Le second point découle du fait que la création de services peut facilement se faire en groupes séparés et de façon parallèle puisque les services sont destinés à faciliter l’intégration (entre autres) et la définition et le respect du contrat assure que les cauchemars d’intégration sont minimisés. À cela je réponds qu’il n’est pas obligatoire de séparer les équipes selon des lignes fonctionnelles, même si c’est facile de le faire! Dans les projets SOA auxquels j’ai participé, nous n’avons jamais effectué cette ségrégation et je ne crois pas que notre productivité s’en est ressentie. En fait, en impliquant des gens de différents secteurs de l’organisation on bénéficie de plusieurs points de vue différents. Cela permet de s’assurer un peu plus que les services développés soient conçus de façon à répondre réellement aux besoins de toute l’organisation.

L’évolution des services

Le dernier point est un peu plus complexe à défendre…les notions de feedback et d’accueil aux changements étant centrales à l’agilité. Il est indéniablement plus difficile d’appliquer cela à SOA puisque les services peuvent être utilisés par plusieurs applications de nature fort différentes (applications web, applications mobiles, intranet, extranet, internet, etc.). Il peut effectivement paraître plus laborieux de modifier le comportement d’un service existant lorsqu’on prend en considération les impacts potentiels d’un tel changement.

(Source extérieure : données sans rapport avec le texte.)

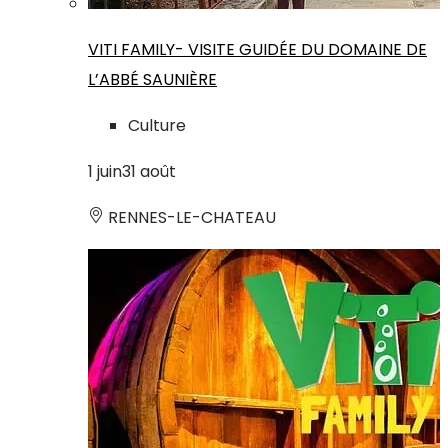
VITI FAMILY- VISITE GUIDÉE DU DOMAINE DE
L’ABBÉ SAUNIÈRE
Culture
1
juin
31
août
RENNES-LE-CHATEAU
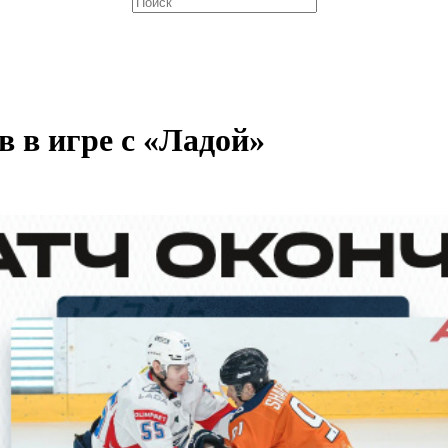
 в игре с «Ладой»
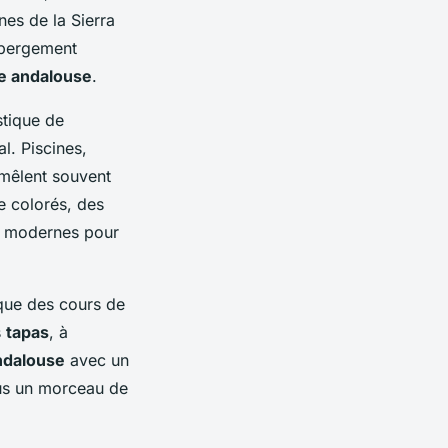
es de la Sierra
ébergement
re andalouse
.
stique de
l. Piscines,
mêlent souvent
e colorés, des
ts modernes pour
que des cours de
s
tapas
, à
ndalouse
avec un
ous un morceau de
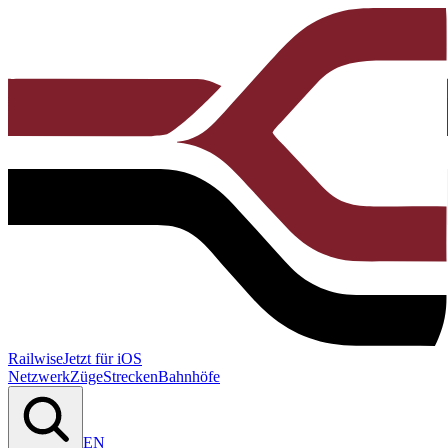
Railwise
Jetzt für iOS
Netzwerk
Züge
Strecken
Bahnhöfe
EN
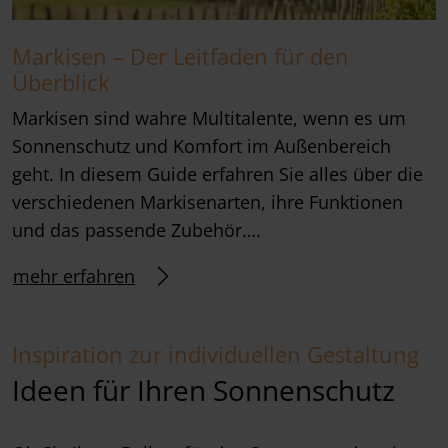
Markisen – Der Leitfaden für den
Überblick
Markisen sind wahre Multitalente, wenn es um
Sonnenschutz und Komfort im Außenbereich
geht. In diesem Guide erfahren Sie alles über die
verschiedenen Markisenarten, ihre Funktionen
und das passende Zubehör….
mehr erfahren
Inspiration zur individuellen Gestaltung
Ideen für Ihren Sonnenschutz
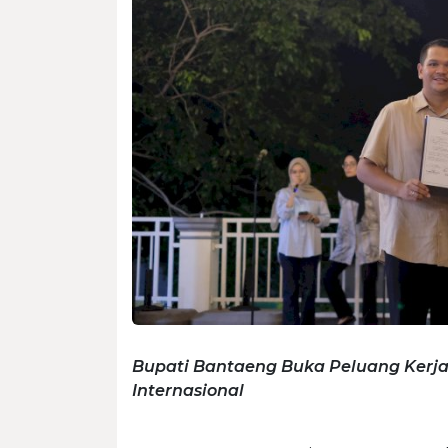
Bupati Bantaeng Buka Peluang Kerja
Internasional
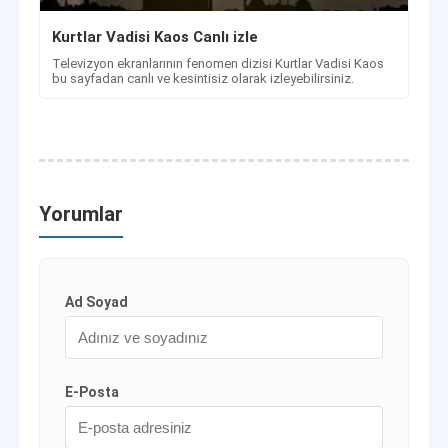
Kurtlar Vadisi Kaos Canlı izle
Televizyon ekranlarının fenomen dizisi Kurtlar Vadisi Kaos
bu sayfadan canlı ve kesintisiz olarak izleyebilirsiniz.
Yorumlar
Ad Soyad
E-Posta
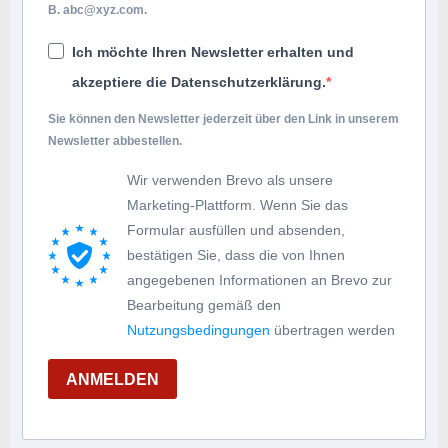
B.
abc@xyz.com
.
Ich möchte Ihren Newsletter erhalten und
akzeptiere die Datenschutzerklärung.
Sie können den Newsletter jederzeit über den Link in unserem
Newsletter abbestellen.
Wir verwenden Brevo als unsere
Marketing-Plattform. Wenn Sie das
Formular ausfüllen und absenden,
bestätigen Sie, dass die von Ihnen
angegebenen Informationen an Brevo zur
Bearbeitung gemäß den
Nutzungsbedingungen
übertragen werden
ANMELDEN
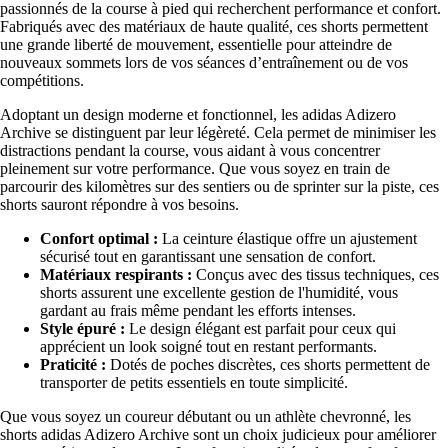
passionnés de la course à pied qui recherchent performance et confort.
Fabriqués avec des matériaux de haute qualité, ces shorts permettent
une grande liberté de mouvement, essentielle pour atteindre de
nouveaux sommets lors de vos séances d’entraînement ou de vos
compétitions.
Adoptant un design moderne et fonctionnel, les adidas Adizero
Archive se distinguent par leur légèreté. Cela permet de minimiser les
distractions pendant la course, vous aidant à vous concentrer
pleinement sur votre performance. Que vous soyez en train de
parcourir des kilomètres sur des sentiers ou de sprinter sur la piste, ces
shorts sauront répondre à vos besoins.
Confort optimal :
La ceinture élastique offre un ajustement
sécurisé tout en garantissant une sensation de confort.
Matériaux respirants :
Conçus avec des tissus techniques, ces
shorts assurent une excellente gestion de l'humidité, vous
gardant au frais même pendant les efforts intenses.
Style épuré :
Le design élégant est parfait pour ceux qui
apprécient un look soigné tout en restant performants.
Praticité :
Dotés de poches discrètes, ces shorts permettent de
transporter de petits essentiels en toute simplicité.
Que vous soyez un coureur débutant ou un athlète chevronné, les
shorts adidas Adizero Archive sont un choix judicieux pour améliorer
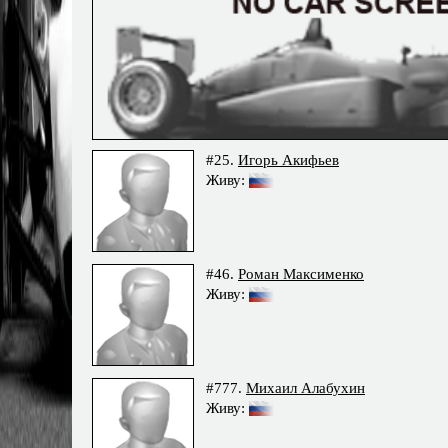
#25.
Игорь Акифьев
Живу:
#46.
Роман Максименко
Живу:
#777.
Михаил Алабухин
Живу:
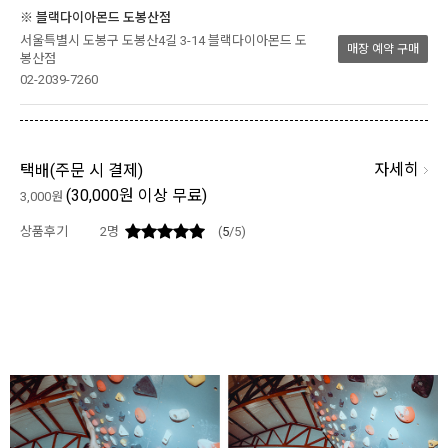
※ 블랙다이아몬드 도봉산점
서울특별시 도봉구 도봉산4길 3-14 블랙다이아몬드 도
매장 예약 구매
봉산점
02-2039-7260
자세히
택배(
주문 시 결제
)
(30,000원 이상 무료)
3,000원
상품후기
2
명
(
5
/5)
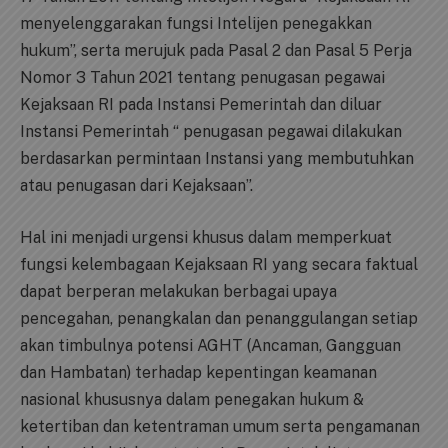
menyelenggarakan fungsi Intelijen penegakkan
hukum”, serta merujuk pada Pasal 2 dan Pasal 5 Perja
Nomor 3 Tahun 2021 tentang penugasan pegawai
Kejaksaan RI pada Instansi Pemerintah dan diluar
Instansi Pemerintah “ penugasan pegawai dilakukan
berdasarkan permintaan Instansi yang membutuhkan
atau penugasan dari Kejaksaan”.
Hal ini menjadi urgensi khusus dalam memperkuat
fungsi kelembagaan Kejaksaan RI yang secara faktual
dapat berperan melakukan berbagai upaya
pencegahan, penangkalan dan penanggulangan setiap
akan timbulnya potensi AGHT (Ancaman, Gangguan
dan Hambatan) terhadap kepentingan keamanan
nasional khususnya dalam penegakan hukum &
ketertiban dan ketentraman umum serta pengamanan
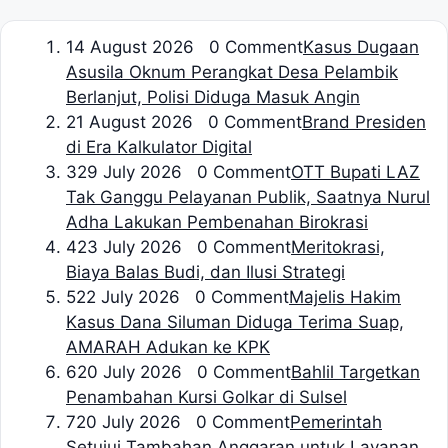
1
4 August 2026 0 Comment
Kasus Dugaan
Asusila Oknum Perangkat Desa Pelambik
Berlanjut, Polisi Diduga Masuk Angin
2
1 August 2026 0 Comment
Brand Presiden
di Era Kalkulator Digital
3
29 July 2026 0 Comment
OTT Bupati LAZ
Tak Ganggu Pelayanan Publik, Saatnya Nurul
Adha Lakukan Pembenahan Birokrasi
4
23 July 2026 0 Comment
Meritokrasi,
Biaya Balas Budi, dan Ilusi Strategi
5
22 July 2026 0 Comment
Majelis Hakim
Kasus Dana Siluman Diduga Terima Suap,
AMARAH Adukan ke KPK
6
20 July 2026 0 Comment
Bahlil Targetkan
Penambahan Kursi Golkar di Sulsel
7
20 July 2026 0 Comment
Pemerintah
Setujui Tambahan Anggaran untuk Layanan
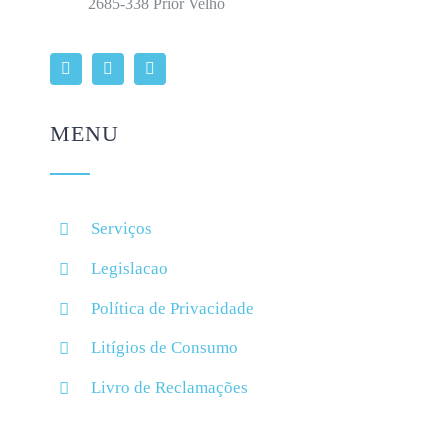
2685-338 Prior Velho
MENU
Serviços
Legislacao
Política de Privacidade
Litígios de Consumo
Livro de Reclamações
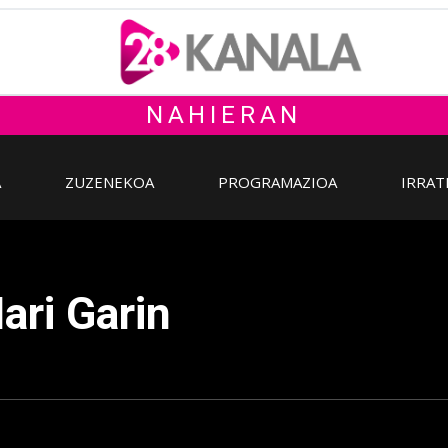
NAHIERAN
A
ZUZENEKOA
PROGRAMAZIOA
IRRAT
ari Garin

Un des avantages d’une démarche itérative est de nous permettre de nous rendre compte très tôt dans le cycle de développement de la nécessité de supporter plusieurs versions d’un service et d’identifier les meilleurs façons de le faire dans le contexte de l’organisation. Il est tout aussi facile d’y arriver dans une démarche SOA qu’avec n’importe quel autre style architectural. C’est exactement ce que nous préconisons dans nos projets SOA. Une fois les services construits, déployés et utilisés, nous nous en remettons à des stratégies de gestion des versions pour faciliter l’évolution sans impacter les consommateurs de ces services.

En conclusion, je pense que l’application des principes du développement Agile à des projets SOA est une approche très sensée. Il ne faut surtout pas hésiter à créer un service rapidement pour répondre à un besoin actuel en autant qu’on prenne bien le temps de découper celui-ci en sous-services réutilisables.